Bruce Springsteen and the E Street Band
TD Banknorth Garden, Boston, MA, November 19, 2007
By Erik Flannigan
There is something appealingly workmanlike about the Magic tour. Reunion celebrated the return of the E Street Band and revisited the legacy. The Rising tour was imbued with the spirit of answering the call in the wake of 9/11 (famously, a fan on the street yelled to Bruce, “We need you, now”). In contrast, Magic reads more like, “we made a great record and we’re excited to take those songs on the road.”
That commitment comes through loud and clear on Boston, November 19, 2007, a cracking Magic show that showcases eight of the album’s 12 songs along with several special additions spotlighting one band member in particular.
Springsteen’s final U.S concert of 2007 would prove to be Danny Federici’s last full gig in the E Street Band. Following Boston and ahead of the European tour it was announced that Federici would take a leave of absence to receive treatment for melanoma. Well aware of the pending change, Bruce’s drafted a setlist for the second night in Boston with Phantom Dan in mind and soul, dipping deep in The Wild & The Innocent for three songs and adding the tour debut of “Tenth Avenue Freeze-Out,” another chapter in the band’s origin story. Even the night’s lone track (!) from Born in the U.S.A., “Working on the Highway,” rides a Danny keyboard riff.
Compared to the sprawling, three-and-a-half to four-hour epics to come a few years later on the Wrecking Ball tour, Boston ‘07 looks merely long, clocking in at a tight two hours, twenty-two minutes, and that includes almost 12 spent on “Kitty’s Back.” There’s barely a wasted second and the set derives potency from its taut pacing especially at the start, as Springsteen walks up to the speed bag and starts jabbing: “Radio Nowhere,” cross to “Night,” hook to “Lonesome Day,” uppercut with “Gypsy Biker.” It is a thrillingly breakneck start.
We get a moment to catch our breath with the cautionary ballad “Magic” before Bruce raises his gloves again. The bullet-mic, honky-tonk arrangement of “Reason To Believe” is one of the tour’s signature performances: Bruce blows some mean harp and his distorted singing through the vintage microphone gives this “Reason” it’s deliciously dark and dirty texture. From there, we roll straight into “Darkness On the Edge of Town” (sounding rich and expansive in Jon Altschiller’s guitar-forward, multi-track mix), then the always welcome “Candy’s Room” propelled by Max Weinberg before crunching guitars transition to a crisp “She’s the One.”

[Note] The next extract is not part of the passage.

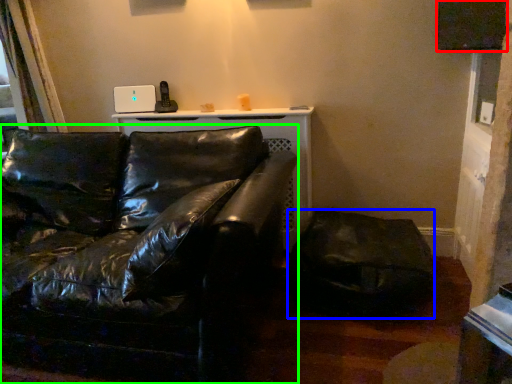 Question: Which object is positioned farthest from window screen (highlighted by a red box)? Select from swivel chair (highlighted by a blue box) and studio couch (highlighted by a green box).

Choices:
 (A) swivel chair
 (B) studio couch

Answer: (B)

That song had barely concluded before Max counts in the next, “Living in the Future,” another tour highlight and a moment Springsteen seemed to relish each night, commanding every corner of the stage as he delivered a song about “sleepwalking through changes that shouldn’t have happened” in our country. One might forget that upon Magic’s release, a few questioned why the album didn’t overtly address the actions of the George W. Bush administration. Metaphorically it did, in spades, and Bruce seemed to be responding to that misunderstanding of his work and his role: “We’re gonna sing about it. We’re musicians! That’s a start and after that, the rest is up to…all of us.”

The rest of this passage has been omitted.